Let's compile this model:

In [None]:
loss_fn = tf.keras.losses.SparseCategoricalCrossentropy(from_logits=False)
model.compile(optimizer="adam", loss=loss_fn, metrics=["accuracy"])

As soon as the `train` method is executed, MLflow will stat a run in Azure ML to start tracking the experiment's run. However, it is always a good idea to start the run manually so you have the run ID at hand quickly. This is not required though.

> Important: When running training routines in Azure ML as jobs, you don't need to start or end the run in your training code as it is automatically done for you by Azure ML.

In [None]:
run = mlflow.start_run()

In [None]:
model.fit(x_train, y_train, epochs=1)

Let's now evaluate the model

In [None]:
model.evaluate(x_test, y_test, verbose=2)

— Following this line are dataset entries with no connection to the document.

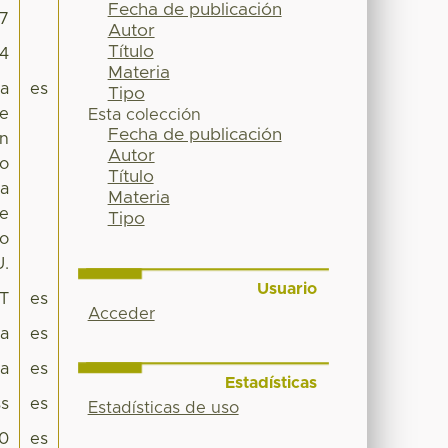
Fecha de publicación
77
Autor
Título
94
Materia
na
es
Tipo
de
Esta colección
Fecha de publicación
ón
Autor
no
Título
ta
Materia
te
Tipo
co
U.
Usuario
T
es
Acceder
pa
es
ma
es
Estadísticas
s
es
Estadísticas de uso
.0
es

Once done with the training, let's end the run:

> Important: Remember that when training with jobs, you should not start/end runs manually.

In [None]:
mlflow.end_run()

## Exploring the experiment with MLFlow

To see what's has been logged, we can query the run again:

In [None]:
run = mlflow.get_run(run.info.run_id)

Let's explore the parameters that got logged:

In [None]:
pd.DataFrame(data=[run.data.params], index=["Value"]).T

Let's explore the metrics values:

In [None]:
pd.DataFrame(data=[run.data.metrics], index=["Value"]).T

Let's explore artifacts that got logged in the run. This requires to use the MLflow client:

In [None]:
client = mlflow.tracking.MlflowClient()
client.list_artifacts(run_id=run.info.run_id)

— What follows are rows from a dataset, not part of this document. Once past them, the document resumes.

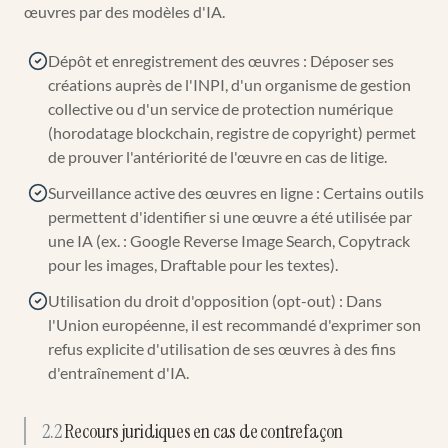
œuvres par des modèles d'IA.
Dépôt et enregistrement des œuvres : Déposer ses
créations auprès de l'INPI, d'un organisme de gestion
collective ou d'un service de protection numérique
(horodatage blockchain, registre de copyright) permet
de prouver l'antériorité de l'œuvre en cas de litige.
Surveillance active des œuvres en ligne : Certains outils
permettent d'identifier si une œuvre a été utilisée par
une IA (ex. : Google Reverse Image Search, Copytrack
pour les images, Draftable pour les textes).
Utilisation du droit d'opposition (opt-out) : Dans
l'Union européenne, il est recommandé d'exprimer son
refus explicite d'utilisation de ses œuvres à des fins
d'entraînement d'IA.
2.2
Recours juridiques en cas de contrefaçon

As you can see in this example, three artifacts are availble in the run:

* `model`, the path where the model is stored. Note that this artifact is a directory.
* `model_summary.txt` -> Contains a summary of the training process of the TensorFlow model. This is TensorFlow 
* `tensorboard_logs` -> The TensorBoard logs. Note that this artifact is a directory.
specific.

You can download any artifact using the method `download_artifact`

In [None]:
file_path = mlflow.artifacts.download_artifacts(
    run_id=run.info.run_id, artifact_path="model_summary.txt"
)

Since the artifact is an image, we can display it in the following way:

In [None]:
with open(file_path, "r") as f:
    print(f.readlines())

## Loading the model back

`autolog` has also logged the model for us, let's try to get it back

In [None]:
classifier = mlflow.keras.load_model(f"runs:/{run.info.run_id}/model")

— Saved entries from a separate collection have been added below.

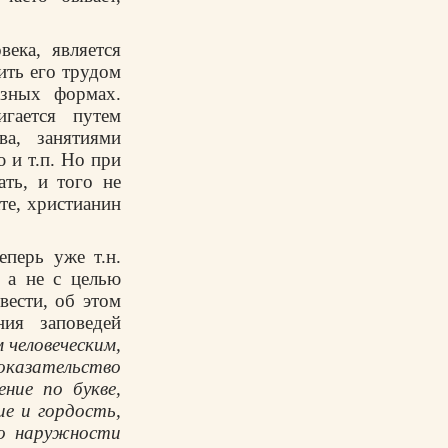
ека, является
ить его трудом
азных формах.
игается путем
ва, занятиями
 и т.п. Но при
ть, и того не
ате, христианин
еперь уже т.н.
, а не с целью
вести, об этом
ния заповедей
 человеческим,
оказательство
ние по букве,
ие и гордость,
по наружности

See that the type returned by this method is an XGBoost model's classifier

In [None]:
type(classifier)

You can get prediction back from the model

In [None]:
classifier.predict(x_test)

We can get the classes with:

In [None]:
classifier.predict(x_test).argmax(axis=-1)

## Logging models with preprocessing

As can be seen, MLflow automatically logs models for you, but some times you need to log a different model, specially when you are doing preprocessing. In this example we did some feature scaling before applying a model. That will also be required when de model performs inference.

To ensure the model works as expected during deployment, we need to ensure those steps are also applied. In the following example, a new model is constructed using the previous one, but now the pre and post processing steps has been added to the sequential model:

In [None]:
new_model = tf.keras.models.Sequential(
    [
        tf.keras.layers.Rescaling(1.0 / 255.0),
        classifier,
        tf.keras.layers.Lambda(lambda x: tf.math.argmax(x, axis=-1)),
    ]
)

Let's compile it:

In [None]:
new_model.compile(optimizer="adam", loss=loss_fn, metrics=["accuracy"])

Let's test this new model with the original data:

In [None]:
(x_train, y_train), (x_test, y_test) = mnist.load_data()

Run the model:

In [None]:
predictions = new_model.predict(x_test)
predictions

Then, in the training routine we cal also log this new model manually.